Security & governance

  • Zero-trust guardrails: microsegmented lab VLAN, signed artifact intake, least-privilege service accounts.
  • Data policy: no PII/PCI/customer content in training/evals; synthetic or licensed open datasets only.
  • Safety: red-team prompts and refusal tests; output filtering in production routes; opt-in telemetry for user trials.

Risks & mitigations

  • Driver/accelerator variance: lock tested driver/toolchain versions; maintain rollback images.
  • Thermals under sustained load: staged burn-in; enforce power/thermal limits; airflow headroom.
  • Model quality drift: fixed eval set with monthly scorecards; regression gates before promotion.

What users can expect

  • Early opt-in trials for on-prem AI assistance once hardware is online—no external data egress.
  • A follow-up post with performance metrics, model selection rationale, and next-step pilot access.
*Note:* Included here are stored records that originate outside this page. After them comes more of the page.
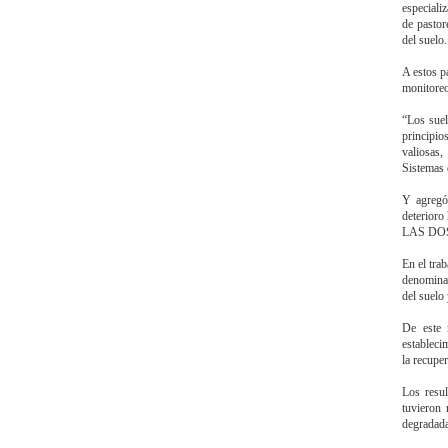
especiali
de pastor
del suelo.
A estos p
monitoreo
“Los suel
principio
valiosas,
Sistemas
Y agregó
deterioro
LAS DO
En el tra
denominar
del suelo
De este 
estableci
la recupe
Los resul
tuvieron 
degradada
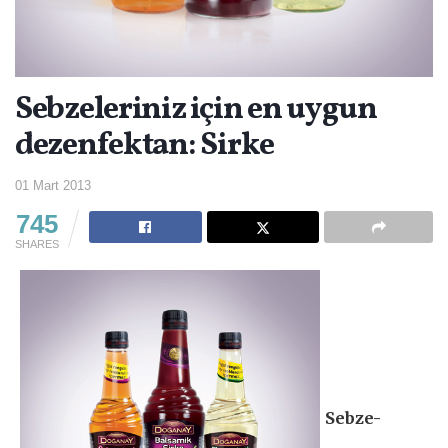
Sebzeleriniz için en uygun
dezenfektan: Sirke
01 Mart 2013
745
SHARES
Sebze-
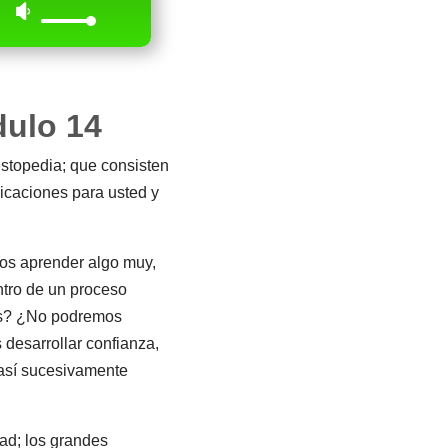
dulo 14
estopedia; que consisten
licaciones para usted y
mos aprender algo muy,
ntro de un proceso
as? ¿No podremos
desarrollar confianza,
 así sucesivamente
dad; los grandes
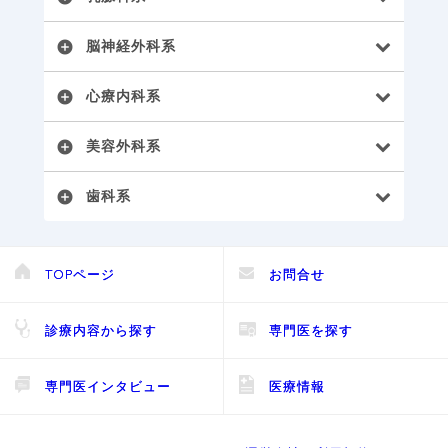
脳神経外科系
add_circle
心療内科系
add_circle
美容外科系
add_circle
歯科系
add_circle
TOPページ
お問合せ
診療内容から探す
専門医を探す
専門医インタビュー
医療情報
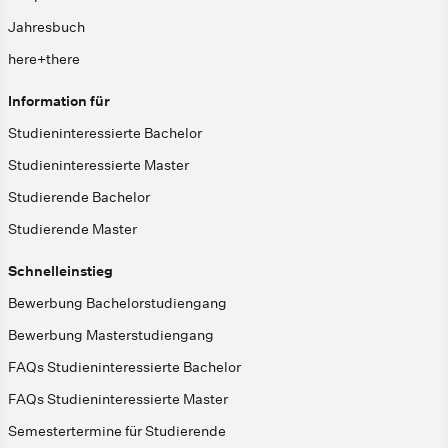
Jahresbuch
here+there
Information für
Studieninteressierte Bachelor
Studieninteressierte Master
Studierende Bachelor
Studierende Master
Schnelleinstieg
Bewerbung Bachelorstudiengang
Bewerbung Masterstudiengang
FAQs Studieninteressierte Bachelor
FAQs Studieninteressierte Master
Semestertermine für Studierende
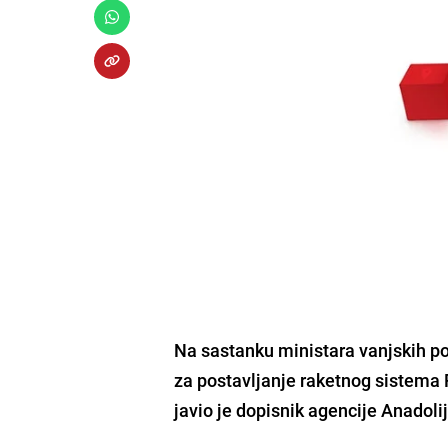
Na sastanku ministara vanjskih p
za postavljanje raketnog sistema
javio je dopisnik agencije Anadolij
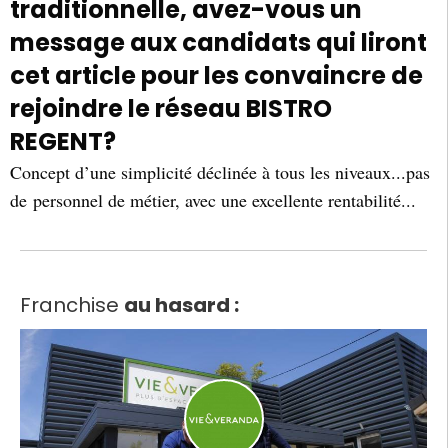
traditionnelle, avez-vous un
message aux candidats qui liront
cet article pour les convaincre de
rejoindre le réseau BISTRO
REGENT?
Concept d’une simplicité déclinée à tous les niveaux...pas
de personnel de métier, avec une excellente rentabilité...
Franchise
au hasard :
Steady-state operations (Oct)

Alongside the AI work, we’ll continue the usual break-fix and KTLO:

  • E-commerce hardening: monthly core/theme/plugin updates, staging parity checks, and checkout smoke tests.
  • Platform hygiene: backup verification and spot-restores; CVE remediation cadence.
  • Zero Trust operations: ongoing policy tuning, peer-reviewed change windows, and monitoring to keep services thriving within the ZT architecture.

Close-out

LMS system emails are now privacy-safe; the LMS upgrade path is rehearsed and logged; WebApp tenants are current without customer impact; and backups/restores are validated. Controls against staging/prod drift remain active, supporting a steady state while we prepare for the next release window.